Some structural and enumerative aspects of discrete surfaces and PL-manifolds (2212.12200v2)

Abstract: This manuscript recounts some of the author's contributions to algebraic and enumerative combinatorics. We have focused on two types of generalizations of bipartite maps, which are bipartite graphs embedded on surfaces. Maps are known to appear in many areas of theoretical physics and discrete mathematics, but one key interest for fundamental computer science is how multi-facetted they are in the sense that multiple encodings exist which are not interchangeable, like Tutte's/loop equations, the topological recursion, the KP hierarchy and numerous bijections which made the field so rich.

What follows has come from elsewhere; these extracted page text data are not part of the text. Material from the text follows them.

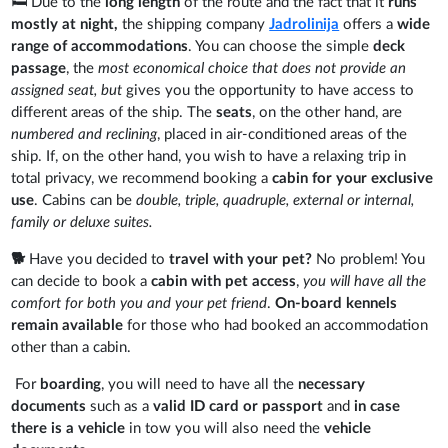
🛏️ Due to the
long length
of the route and the fact that it
runs
mostly at night,
the shipping company
Jadrolinija
offers a
wide
range of accommodations
. You can choose the simple
deck
passage
, the
most economical choice that does not provide an
assigned seat, but
gives you the opportunity to have access to
different areas of the ship. The
seats
, on the other hand, are
numbered and reclining
, placed in air-conditioned areas of the
ship. If, on the other hand, you wish to have a relaxing trip in
total privacy, we recommend booking a
cabin for your exclusive
use
. Cabins can be
double, triple, quadruple, external or internal,
family or deluxe suites.
🐕
Have you decided to
travel with your pet?
No problem! You
can decide to book a
cabin with pet access
,
you will have all the
comfort for both you and your pet friend
.
On-board kennels
remain available
for those who had booked an accommodation
other than a cabin.
For
boarding
, you will need to have all the
necessary
documents
such as a
valid ID card or passport
and
in case
there is a vehicle
in tow you will also need the
vehicle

One generalization we considered is weighted Hurwitz numbers, including constellations, monotone Hurwitz numbers and the unoriented versions of Chapuy-Do\l\k{e}ga. We have investigated whether some universal structures of maps lift to weighted Hurwitz numbers, such that the topological recursion (it does, for oriented, double, weighted Hurwitz numbers), and the passage from the KP to the BKP hierarchy for some unoriented weighted Hurwitz numbers (like monotone ones). The other generalization of bipartite maps we considered is colored triangulations in dimensions three and higher. They provide a nice meeting ground for topology and combinatorics, where universality classes above dimension 2 can be investigated. In particular, we found that the gluings of 3-balls which maximize the number of edges at fixed number of tetrahedra are in bijection with trees. In even dimensions however, we found that more universality classes can be reached depending on the choice of building blocks. We also wondered whether some of the universal structures featured by maps lift to higher dimensions. In particular, we proved instances of the scheme decomposition in three-dimensional models and maps decorated with crossing loops, and we proved the blobbed topological recursion with only mild assumptions.